La pizza, ese antiguo ‘plakuntos’ griego, se ha convertido en el mejor reclamo para los visitantes y claro, cuando el turista, que comienza a llegar en un número importante de ciudades como Madrid, y no precisamente en ‘caligae’ sino en AVE, centra sus ojos en esa ‘pizza leonesa’, el pedido está claro. «Llama la atención. Tiene un aspecto peculiar y resulta llamativo», afirma Pérez, quien incide en el contraste que se produce entre los dos productos estrella del plato: la cecina y la castaña. «Nadie puede tener dudas de dónde es la pizza, ¿no?», bromea Alberto, quien admite el aumento de visitantes a la ciudad.

En el interior de la cocina del establecimiento, Miguel Ángel González alude al secreto de «la leonesa». «La clave está en la masa. Es súper fina, hecha artesanalmente y de manera casera», afirma. «Es fundamental que quede muy crujiente, crujiente», añade de inmediato.

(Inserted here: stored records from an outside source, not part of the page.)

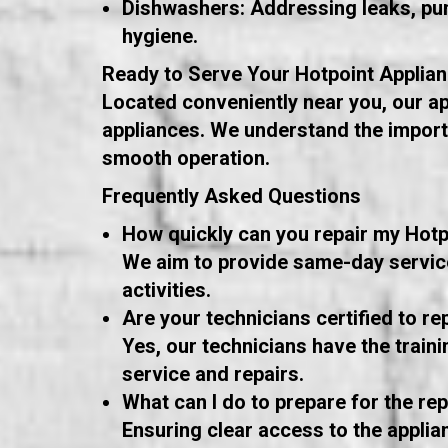
Dishwashers: Addressing leaks, pum
hygiene.
Ready to Serve Your Hotpoint Applia
Located conveniently near you, our ap
appliances. We understand the importa
smooth operation.
Frequently Asked Questions
How quickly can you repair my Hotp
We aim to provide same-day service 
activities.
Are your technicians certified to re
Yes, our technicians have the train
service and repairs.
What can I do to prepare for the repa
Ensuring clear access to the applia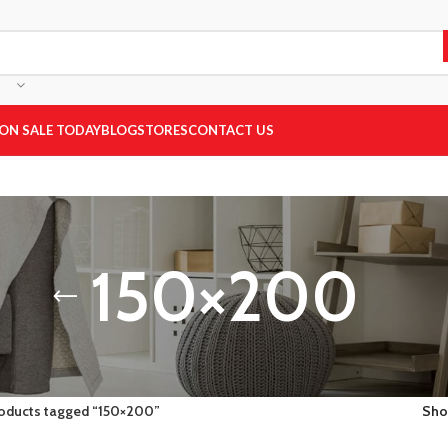
ON SALE TODAY
BLOG
STORES
CONTACT US
150×200
oducts tagged “150×200”
Sh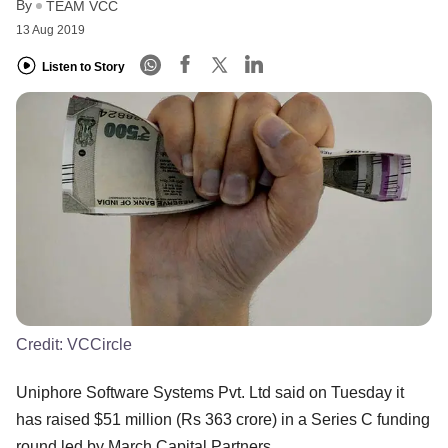
By
TEAM VCC
13 Aug 2019
Listen to Story
Credit:
VCCircle
Uniphore Software Systems Pvt. Ltd said on Tuesday it
has raised $51 million (Rs 363 crore) in a Series C funding
round led by March Capital Partners.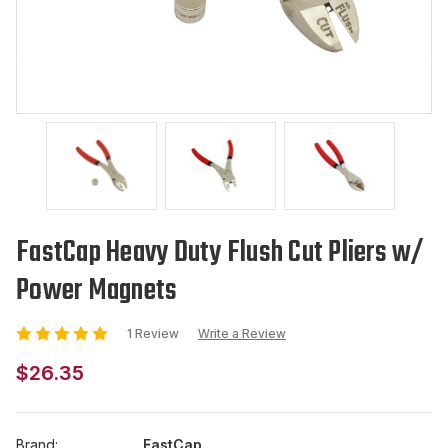
FastCap Heavy Duty Flush Cut Pliers w/
Power Magnets
1 Review
Write a Review
$26.35
Brand:
FastCap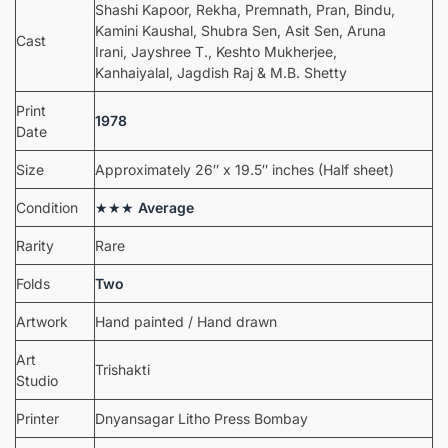
Shashi Kapoor, Rekha, Premnath, Pran, Bindu,
Kamini Kaushal, Shubra Sen, Asit Sen, Aruna
Cast
Irani, Jayshree T., Keshto Mukherjee,
Kanhaiyalal, Jagdish Raj & M.B. Shetty
Print
1978
Date
Size
Approximately 26″ x 19.5″ inches (Half sheet)
Condition
★★★
Average
Rarity
Rare
Folds
Two
Artwork
Hand painted / Hand drawn
Art
Trishakti
Studio
Printer
Dnyansagar Litho Press Bombay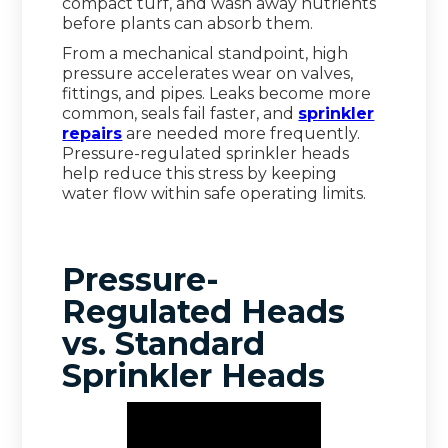
compact turf, and wash away nutrients
before plants can absorb them.
From a mechanical standpoint, high
pressure accelerates wear on valves,
fittings, and pipes. Leaks become more
common, seals fail faster, and
sprinkler
repairs
are needed more frequently.
Pressure-regulated sprinkler heads
help reduce this stress by keeping
water flow within safe operating limits.
Pressure-
Regulated Heads
vs. Standard
Sprinkler Heads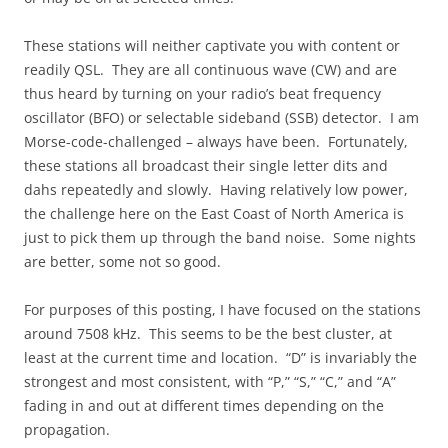
These stations will neither captivate you with content or
readily QSL. They are all continuous wave (CW) and are
thus heard by turning on your radio’s beat frequency
oscillator (BFO) or selectable sideband (SSB) detector. I am
Morse-code-challenged – always have been. Fortunately,
these stations all broadcast their single letter dits and
dahs repeatedly and slowly. Having relatively low power,
the challenge here on the East Coast of North America is
just to pick them up through the band noise. Some nights
are better, some not so good.
For purposes of this posting, I have focused on the stations
around 7508 kHz. This seems to be the best cluster, at
least at the current time and location. “D” is invariably the
strongest and most consistent, with “P,” “S,” “C,” and “A”
fading in and out at different times depending on the
propagation.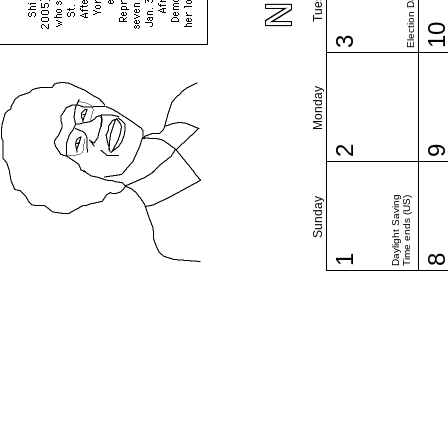
Election Day (US)
1
3
Monday
2
Daylight Saving
Time ends (US)
Sunday
1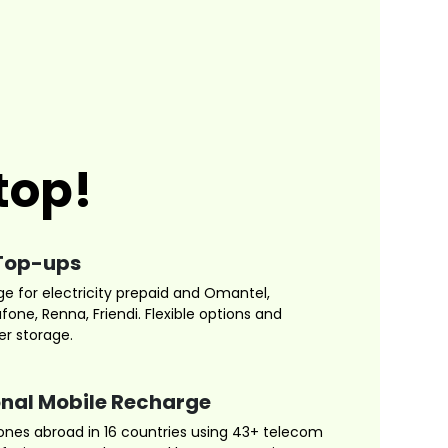
top!
Top-ups
ge for electricity prepaid and Omantel,
one, Renna, Friendi. Flexible options and
r storage.
onal Mobile Recharge
nes abroad in 16 countries using 43+ telecom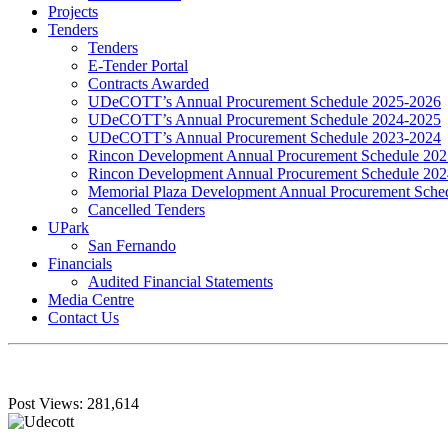
Projects
Tenders
Tenders
E-Tender Portal
Contracts Awarded
UDeCOTT’s Annual Procurement Schedule 2025-2026
UDeCOTT’s Annual Procurement Schedule 2024-2025
UDeCOTT’s Annual Procurement Schedule 2023-2024
Rincon Development Annual Procurement Schedule 20
Rincon Development Annual Procurement Schedule 20
Memorial Plaza Development Annual Procurement Sche
Cancelled Tenders
UPark
San Fernando
Financials
Audited Financial Statements
Media Centre
Contact Us
Post Views:
281,614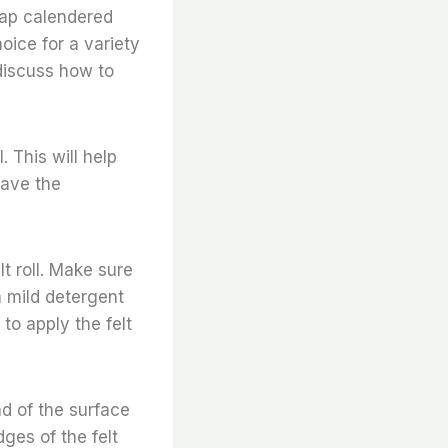
heap calendered
hoice for a variety
l discuss how to
. This will help
have the
t roll. Make sure
a mild detergent
to apply the felt
end of the surface
dges of the felt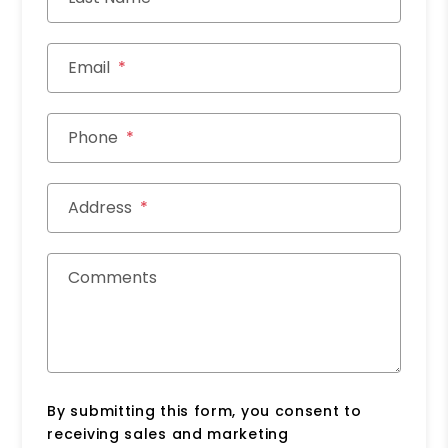
Email
Phone
Address
Comments
By submitting this form, you consent to
receiving sales and marketing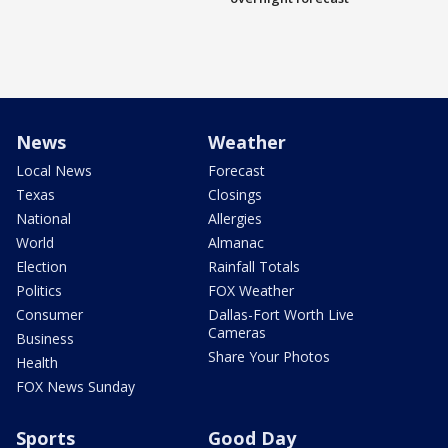
News
Weather
Local News
Forecast
Texas
Closings
National
Allergies
World
Almanac
Election
Rainfall Totals
Politics
FOX Weather
Consumer
Dallas-Fort Worth Live
Cameras
Business
Share Your Photos
Health
FOX News Sunday
Sports
Good Day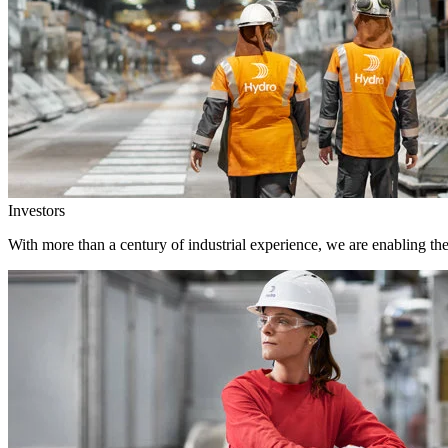
Investors
With more than a century of industrial experience, we are enabling th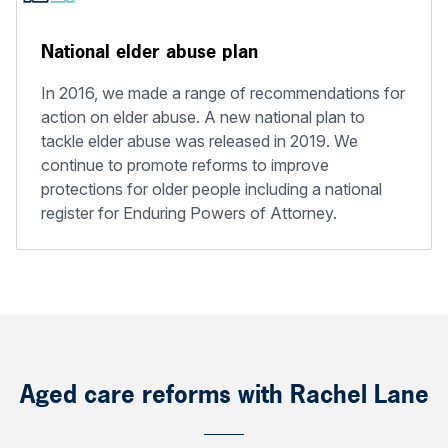
National elder abuse plan
In 2016, we made a range of recommendations for
action on elder abuse. A new national plan to
tackle elder abuse was released in 2019. We
continue to promote reforms to improve
protections for older people including a national
register for Enduring Powers of Attorney.
Aged care reforms with Rachel Lane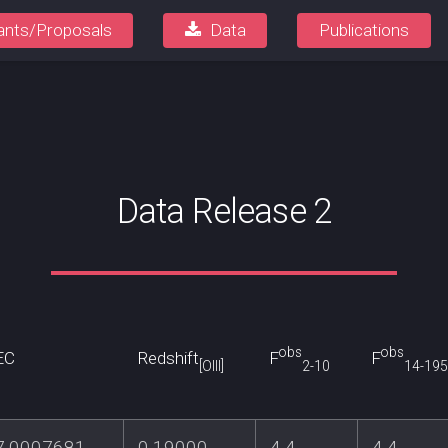
ants/Proposals
Data
Publications
Data Release 2
obs
obs
EC
Redshift
F
F
[OIII]
2-10
14-195
7.0007681
0.19000
4.4
4.4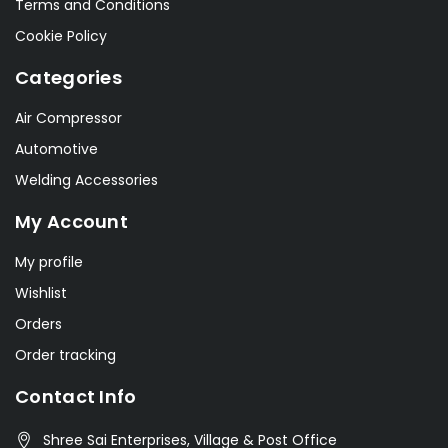
Terms and Conditions
Cookie Policy
Categories
Air Compressor
Automotive
Welding Accessories
My Account
My profile
Wishlist
Orders
Order tracking
Contact Info
Shree Sai Enterprises, Village & Post Office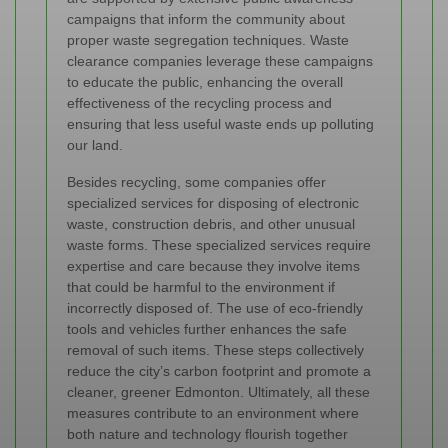
campaigns that inform the community about
proper waste segregation techniques. Waste
clearance companies leverage these campaigns
to educate the public, enhancing the overall
effectiveness of the recycling process and
ensuring that less useful waste ends up polluting
our land.
Besides recycling, some companies offer
specialized services for disposing of electronic
waste, construction debris, and other unusual
waste forms. These specialized services require
expertise and care because they involve items
that could be harmful to the environment if
incorrectly disposed of. The use of eco-friendly
tools and vehicles further enhances the safe
removal of such items. These steps collectively
reduce the city’s carbon footprint and promote a
cleaner, greener Edmonton. Ultimately, all these
measures contribute to an environment where
both nature and technology flourish together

La base inmediatamente se recubre con una capa de tomate «elaborado también de forma casera», para, a continuación, colocar una capa de castañas. «Tienen que ser del Bierzo», señala el cocinero leonés, quien defiende el producto «de la tierra».

Tras el horneado, el toque «mágico» llega con la cecina. «De la del IGP», agrega Miguel Ángel, quien no escatima a la hora de recubrir el plato con parmesano, mozzarella y un embutido, que unido a la receta prerromana, bien podría ser digno de un banquete del mismísimo César.